Mark Naison: Involuntary Communalism in the Age of George Bush- How a Sixties Dream Became a Working Class Necessity
" It's time we stop children, what's that sound
Everybody look what's going round"
During the late 1960's, those song lyrics served as an anthem for a youth based counterculture that emerged out of the civil rights and anti-war movements. Challenging individualism, consumerism and the ideal of the self-contained nuclear family, hundreds of thousands of young people chose to live in communal spaces where people shared housing, food, child care, and household responsibilities. Some of these communal experiments took place in rural areas and sought complete self-sufficiency by growing their own food, but the majority were formed in cities and towns by people who worked in the mainstream economy, but chose to share their incomes, as well as their living space, with like minded people who saw competitive individualism as a destructive force.
Most of these communal experiments gradually disintegrated as the idealism which inspired them diminished, and as the people who launched them, many of whom were college educated, moved into professional occupations. But though the ideological support for communalism is substantially weaker than it was forty years ago, the number of people living communally is actually far greater! The driving force for this new communalism is almost entirely economic. Because of stagnant wages and rising costs for housing, transportation and health care, large portions of the American working class are no longer able to live in nuclear family units and are sharing living space relatives, friends, and to an increasing degree, with complete strangers.
You can see this not only in the Bronx, where large portions of the population, whether in public housing, privately owned apartment buildings or two and three family houses, are living doubled and tripled up, but in working class suburbs where most people live in detached houses with garages and lawns. In the Springs, a working class neighborhood in East Hampton where I have a vacation house, half of the houses on my block have more than two families living in them. This is not only true of the houses on my street owned by Mexican immigrants, where between two and five families share split level houses originally built for one. but in a number of houses in which white, and mixed race couples, share space.
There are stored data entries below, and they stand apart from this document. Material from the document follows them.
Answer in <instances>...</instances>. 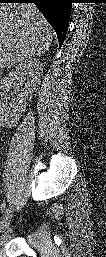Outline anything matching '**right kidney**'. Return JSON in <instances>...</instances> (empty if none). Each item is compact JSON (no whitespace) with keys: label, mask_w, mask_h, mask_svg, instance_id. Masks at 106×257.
I'll list each match as a JSON object with an SVG mask.
<instances>
[{"label":"right kidney","mask_w":106,"mask_h":257,"mask_svg":"<svg viewBox=\"0 0 106 257\" xmlns=\"http://www.w3.org/2000/svg\"><path fill=\"white\" fill-rule=\"evenodd\" d=\"M42 64L36 58H28L19 63L0 82V109L6 116L19 119L28 100L40 83ZM21 86L20 92L9 102V92L15 86Z\"/></svg>","instance_id":"ca27d5eb"}]
</instances>
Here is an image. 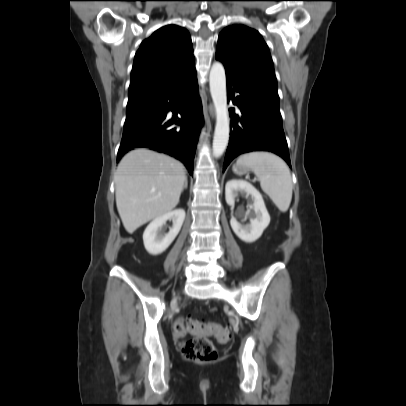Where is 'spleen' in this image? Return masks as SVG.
Returning a JSON list of instances; mask_svg holds the SVG:
<instances>
[{
  "mask_svg": "<svg viewBox=\"0 0 406 406\" xmlns=\"http://www.w3.org/2000/svg\"><path fill=\"white\" fill-rule=\"evenodd\" d=\"M237 163L248 166L258 177L262 190L281 212H286L292 200V177L287 164L268 152L241 155Z\"/></svg>",
  "mask_w": 406,
  "mask_h": 406,
  "instance_id": "spleen-1",
  "label": "spleen"
}]
</instances>
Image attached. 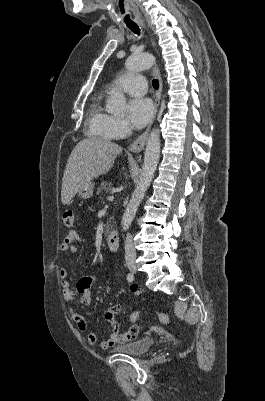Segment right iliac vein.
<instances>
[{
  "label": "right iliac vein",
  "mask_w": 265,
  "mask_h": 401,
  "mask_svg": "<svg viewBox=\"0 0 265 401\" xmlns=\"http://www.w3.org/2000/svg\"><path fill=\"white\" fill-rule=\"evenodd\" d=\"M128 268L131 272L136 273L137 272V266L135 263H129Z\"/></svg>",
  "instance_id": "right-iliac-vein-1"
}]
</instances>
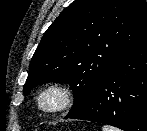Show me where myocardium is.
Wrapping results in <instances>:
<instances>
[{"label":"myocardium","mask_w":147,"mask_h":131,"mask_svg":"<svg viewBox=\"0 0 147 131\" xmlns=\"http://www.w3.org/2000/svg\"><path fill=\"white\" fill-rule=\"evenodd\" d=\"M53 95L56 97V104L46 106L44 104L45 97ZM76 95L69 84L64 82H50L43 85L35 94L34 102L37 109L47 115L60 114L68 111L74 104Z\"/></svg>","instance_id":"1"}]
</instances>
The days when working class men and women could marry early and to move into their own private home are disappearing fast. The disparity between working class wages and the money needed to purchase and heat a home makes that ideal nearly impossible for a nuclear family without incurring incredible debt For a while, escalating credit card limits and the creation of sub prime mortgages inspired millions of families to take that risk but now those families face interest rates that are in danger of swallowing up their investment and forcing them into foreclosure. When you add to that increasing energy costs, the private home, for most working class people is fast becoming an"endangered species." The only way most working class families will be able to meet their mortgage payments and fuel costs is by sharing those costs with other families, or taking in boarders who pay rent
None of this is going to change any time soon. The days of inexpensive fuel and lavishly available credit are gone, perhaps forever. The entire culture of postwar America, built around the private home and the private automobile, is becoming dysfunctional for large sections of the population. Working class people, and increasingly middle class Americans, will have to share space, and resources and services to have a decent life style. And government needs to adapt to the this through investment in public transportation, high quality affordable health care, and affordable rental housing.
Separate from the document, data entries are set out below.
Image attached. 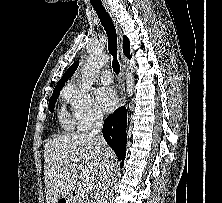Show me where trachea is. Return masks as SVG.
<instances>
[{
  "label": "trachea",
  "mask_w": 222,
  "mask_h": 203,
  "mask_svg": "<svg viewBox=\"0 0 222 203\" xmlns=\"http://www.w3.org/2000/svg\"><path fill=\"white\" fill-rule=\"evenodd\" d=\"M92 6L96 11L98 18L100 19L108 37V49L110 54L113 56V62H112L113 71L116 74H119L120 65L117 60V34L114 23L103 5L92 4Z\"/></svg>",
  "instance_id": "trachea-1"
}]
</instances>
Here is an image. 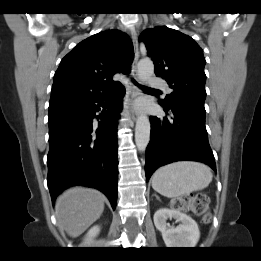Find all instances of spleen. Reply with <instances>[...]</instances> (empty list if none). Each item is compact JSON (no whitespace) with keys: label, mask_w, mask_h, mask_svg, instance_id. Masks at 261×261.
<instances>
[{"label":"spleen","mask_w":261,"mask_h":261,"mask_svg":"<svg viewBox=\"0 0 261 261\" xmlns=\"http://www.w3.org/2000/svg\"><path fill=\"white\" fill-rule=\"evenodd\" d=\"M211 169L202 163L181 161L159 168L153 175L152 188L175 198L206 188L212 181Z\"/></svg>","instance_id":"spleen-1"}]
</instances>
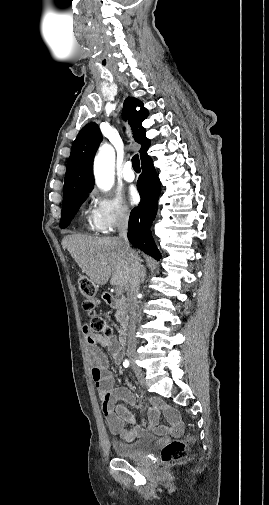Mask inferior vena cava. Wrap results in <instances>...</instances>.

The"ownership society" where the ideal living unit is the private home is no longer compatible with the place of the US in the global economy. Ideals of solidarity and sharing and sacrifice which have long since gone out of fashion, but which are lived realities for many working class people, have to be restored to a place of honor in the American political and cultural tradition
Individualism and consumerism need to be contested in every sphere of our culture, not just because they are morally questionable, but because they increasingly provide poor guidance for how to live well in the world we now inhabit.